When my disc "healed" it never healed 100%. It kept getting better and better until it plateaued at around 90%. Here are the movements that trigger intense pain down my leg:

-Bending over to touch my toes while keeping my legs straight
-While sitting, touching my chin to my neck

These movements are especially noticeable right when I wake up in the morning. It has been almost a year and this hasn't gone away. I am thankful that it has not hindered my ability to perform any physical challenge but a few questions linger in the back of my mind:

1. Will this ever heal 100%? Like I said, I'm very thankful that I'm not incapacitated in any way but I would like to know if there is anything that can be done to get it back to 100% or if I should just live with the 90%.

2. Could this potentially get worse if I keep playing the sports I play? I am a very active recreational athlete and, luckily, I am able to play all of them without any ensuing pain. Will I pay for this in the long run? Essentially, what is the worst that could happen?

3. Do I need surgery to fully correct this? Doctors have advised against this option, saying that I am young and it should heal on its own. Surgery often entails complications of scar tissue which could be disastrous in an area that sensitive. I would rather not go under the knife but may consider it if it means a return to normality.

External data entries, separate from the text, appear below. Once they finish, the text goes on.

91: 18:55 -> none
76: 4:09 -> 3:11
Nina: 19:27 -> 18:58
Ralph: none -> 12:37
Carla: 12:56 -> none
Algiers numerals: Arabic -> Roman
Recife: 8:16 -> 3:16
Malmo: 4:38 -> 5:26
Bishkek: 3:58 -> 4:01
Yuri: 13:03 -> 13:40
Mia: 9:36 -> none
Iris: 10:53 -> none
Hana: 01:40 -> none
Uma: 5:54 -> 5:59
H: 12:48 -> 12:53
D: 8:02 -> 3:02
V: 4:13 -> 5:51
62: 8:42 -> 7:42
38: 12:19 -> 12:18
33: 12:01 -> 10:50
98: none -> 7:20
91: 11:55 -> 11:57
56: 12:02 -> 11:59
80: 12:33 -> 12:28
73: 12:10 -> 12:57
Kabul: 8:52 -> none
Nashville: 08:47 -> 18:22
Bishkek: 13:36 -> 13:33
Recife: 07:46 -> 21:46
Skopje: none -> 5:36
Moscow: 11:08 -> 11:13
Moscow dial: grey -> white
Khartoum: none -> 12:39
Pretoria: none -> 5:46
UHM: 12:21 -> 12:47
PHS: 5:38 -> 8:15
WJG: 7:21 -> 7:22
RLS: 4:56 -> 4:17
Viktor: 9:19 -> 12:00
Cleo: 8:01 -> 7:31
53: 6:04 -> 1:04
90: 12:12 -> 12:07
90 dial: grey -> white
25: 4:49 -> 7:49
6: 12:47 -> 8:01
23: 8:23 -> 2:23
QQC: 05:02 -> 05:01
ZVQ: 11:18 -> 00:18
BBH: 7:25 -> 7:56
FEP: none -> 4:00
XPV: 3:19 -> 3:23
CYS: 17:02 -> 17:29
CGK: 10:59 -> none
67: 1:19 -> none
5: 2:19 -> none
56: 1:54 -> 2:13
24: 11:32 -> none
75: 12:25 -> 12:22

4. Should I see a chiropractor? I have heard good and bad things about chiropractors. For one, their field of study is essentially a cult practice of medicine and doctors do not recommend it. However, I know specific patients who swear by them. Could a chiropractor even do anything in my case?

Back problems at this young of an age are scary but I have been lucky thus far. I know that it could have been a lot worse but I also know that pro athletes have recovered and returned to action from similar ailments. I would like to know how they did that and if that type of rehabilitation is available for me.

Thanks in advance for any and all answers.